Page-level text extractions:
▶

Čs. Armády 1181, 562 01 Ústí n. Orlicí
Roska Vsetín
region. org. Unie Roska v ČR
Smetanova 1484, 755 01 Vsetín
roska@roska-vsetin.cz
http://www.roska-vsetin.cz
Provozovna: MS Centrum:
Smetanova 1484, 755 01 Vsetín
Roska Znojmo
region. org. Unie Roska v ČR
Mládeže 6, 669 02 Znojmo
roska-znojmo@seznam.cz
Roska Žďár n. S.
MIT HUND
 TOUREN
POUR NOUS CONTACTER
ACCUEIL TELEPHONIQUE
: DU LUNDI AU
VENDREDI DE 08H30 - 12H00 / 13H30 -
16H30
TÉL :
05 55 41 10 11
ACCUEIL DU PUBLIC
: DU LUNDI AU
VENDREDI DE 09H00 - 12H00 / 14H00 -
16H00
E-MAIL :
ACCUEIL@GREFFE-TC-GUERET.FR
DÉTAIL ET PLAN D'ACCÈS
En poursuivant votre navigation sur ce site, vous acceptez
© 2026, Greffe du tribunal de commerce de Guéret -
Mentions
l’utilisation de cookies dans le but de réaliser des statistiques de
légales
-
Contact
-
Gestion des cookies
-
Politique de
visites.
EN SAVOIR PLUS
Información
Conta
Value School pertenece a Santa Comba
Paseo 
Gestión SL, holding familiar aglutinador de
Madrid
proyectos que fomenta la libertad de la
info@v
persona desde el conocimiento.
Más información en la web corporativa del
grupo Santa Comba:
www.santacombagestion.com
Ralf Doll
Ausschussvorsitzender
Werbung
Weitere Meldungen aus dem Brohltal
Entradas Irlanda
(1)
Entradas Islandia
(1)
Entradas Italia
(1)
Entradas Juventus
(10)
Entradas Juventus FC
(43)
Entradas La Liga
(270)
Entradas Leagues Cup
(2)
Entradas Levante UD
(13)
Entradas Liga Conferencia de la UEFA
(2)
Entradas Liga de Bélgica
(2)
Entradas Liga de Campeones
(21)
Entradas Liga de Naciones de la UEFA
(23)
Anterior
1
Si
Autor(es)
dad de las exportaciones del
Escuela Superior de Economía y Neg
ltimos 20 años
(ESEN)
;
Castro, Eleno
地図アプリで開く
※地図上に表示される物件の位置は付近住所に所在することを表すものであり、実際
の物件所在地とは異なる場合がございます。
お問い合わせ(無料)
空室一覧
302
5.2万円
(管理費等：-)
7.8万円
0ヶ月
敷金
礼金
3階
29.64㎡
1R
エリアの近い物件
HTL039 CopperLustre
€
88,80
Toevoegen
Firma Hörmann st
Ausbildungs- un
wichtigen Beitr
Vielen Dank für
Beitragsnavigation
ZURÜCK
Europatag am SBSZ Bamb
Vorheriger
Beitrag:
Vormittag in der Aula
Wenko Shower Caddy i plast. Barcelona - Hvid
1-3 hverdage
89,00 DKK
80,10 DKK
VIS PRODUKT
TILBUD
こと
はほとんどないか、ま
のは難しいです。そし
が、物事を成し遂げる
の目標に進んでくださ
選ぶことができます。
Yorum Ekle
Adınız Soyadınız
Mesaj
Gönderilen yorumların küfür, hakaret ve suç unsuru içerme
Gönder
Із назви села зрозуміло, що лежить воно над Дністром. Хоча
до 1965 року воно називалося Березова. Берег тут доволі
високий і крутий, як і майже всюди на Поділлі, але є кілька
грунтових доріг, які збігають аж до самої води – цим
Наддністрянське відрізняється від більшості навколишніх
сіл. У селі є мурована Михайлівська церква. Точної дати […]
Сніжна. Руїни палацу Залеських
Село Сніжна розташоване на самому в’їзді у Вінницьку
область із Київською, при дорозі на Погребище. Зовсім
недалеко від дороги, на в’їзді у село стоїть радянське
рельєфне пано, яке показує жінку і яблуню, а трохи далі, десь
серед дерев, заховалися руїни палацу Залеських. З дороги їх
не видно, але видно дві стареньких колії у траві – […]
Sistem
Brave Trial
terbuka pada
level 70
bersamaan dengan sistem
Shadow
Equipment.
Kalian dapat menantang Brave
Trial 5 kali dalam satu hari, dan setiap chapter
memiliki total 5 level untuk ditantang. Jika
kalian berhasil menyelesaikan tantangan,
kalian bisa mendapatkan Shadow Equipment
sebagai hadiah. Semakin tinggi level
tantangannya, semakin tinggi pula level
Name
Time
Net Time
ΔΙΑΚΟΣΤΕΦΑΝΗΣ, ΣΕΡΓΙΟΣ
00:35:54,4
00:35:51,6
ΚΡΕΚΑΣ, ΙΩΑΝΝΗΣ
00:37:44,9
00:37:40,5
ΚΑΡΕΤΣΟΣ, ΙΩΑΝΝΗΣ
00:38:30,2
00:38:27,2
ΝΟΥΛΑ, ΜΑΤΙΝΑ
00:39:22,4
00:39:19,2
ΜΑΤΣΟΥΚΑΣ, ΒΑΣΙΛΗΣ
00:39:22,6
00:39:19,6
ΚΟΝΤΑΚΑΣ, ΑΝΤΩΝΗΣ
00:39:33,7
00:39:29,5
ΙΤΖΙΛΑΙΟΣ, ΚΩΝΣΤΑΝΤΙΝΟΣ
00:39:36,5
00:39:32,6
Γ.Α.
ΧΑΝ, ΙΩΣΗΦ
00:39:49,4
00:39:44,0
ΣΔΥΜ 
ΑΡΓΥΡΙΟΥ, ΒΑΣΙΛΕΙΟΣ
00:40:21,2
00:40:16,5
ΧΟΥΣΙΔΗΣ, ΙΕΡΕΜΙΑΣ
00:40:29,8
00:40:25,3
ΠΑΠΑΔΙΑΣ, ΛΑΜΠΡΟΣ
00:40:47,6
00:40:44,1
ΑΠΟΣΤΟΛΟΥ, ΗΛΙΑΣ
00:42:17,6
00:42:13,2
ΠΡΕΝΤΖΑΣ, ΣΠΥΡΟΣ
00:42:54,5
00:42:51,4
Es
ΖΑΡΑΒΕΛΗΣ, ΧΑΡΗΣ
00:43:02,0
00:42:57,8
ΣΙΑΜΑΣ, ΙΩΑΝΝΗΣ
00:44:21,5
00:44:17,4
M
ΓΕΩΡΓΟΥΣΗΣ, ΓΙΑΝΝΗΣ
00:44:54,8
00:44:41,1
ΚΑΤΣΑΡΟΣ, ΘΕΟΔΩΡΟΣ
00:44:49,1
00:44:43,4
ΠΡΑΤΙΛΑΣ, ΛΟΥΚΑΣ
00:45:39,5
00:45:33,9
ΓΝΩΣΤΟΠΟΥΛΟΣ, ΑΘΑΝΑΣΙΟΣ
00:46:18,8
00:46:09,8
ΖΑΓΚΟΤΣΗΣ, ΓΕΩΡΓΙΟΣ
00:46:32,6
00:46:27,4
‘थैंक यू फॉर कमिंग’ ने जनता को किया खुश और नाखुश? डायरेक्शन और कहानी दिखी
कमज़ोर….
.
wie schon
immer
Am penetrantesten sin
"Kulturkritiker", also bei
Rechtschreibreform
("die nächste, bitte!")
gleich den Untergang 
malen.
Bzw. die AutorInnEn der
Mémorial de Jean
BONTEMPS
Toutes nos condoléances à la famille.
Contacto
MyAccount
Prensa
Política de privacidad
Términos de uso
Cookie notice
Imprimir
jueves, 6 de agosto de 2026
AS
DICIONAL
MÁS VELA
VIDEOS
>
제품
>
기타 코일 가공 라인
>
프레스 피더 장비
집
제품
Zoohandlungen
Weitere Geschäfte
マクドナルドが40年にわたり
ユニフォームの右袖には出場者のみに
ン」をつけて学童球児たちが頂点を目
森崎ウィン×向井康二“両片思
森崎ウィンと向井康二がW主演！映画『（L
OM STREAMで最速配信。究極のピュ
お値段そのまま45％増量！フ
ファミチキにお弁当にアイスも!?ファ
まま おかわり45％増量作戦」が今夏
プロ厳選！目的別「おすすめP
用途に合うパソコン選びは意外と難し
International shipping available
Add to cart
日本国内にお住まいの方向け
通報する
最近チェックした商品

◀

Find how many lines above include "ΙΩΑΝΝΗΣ", then write only that count.

3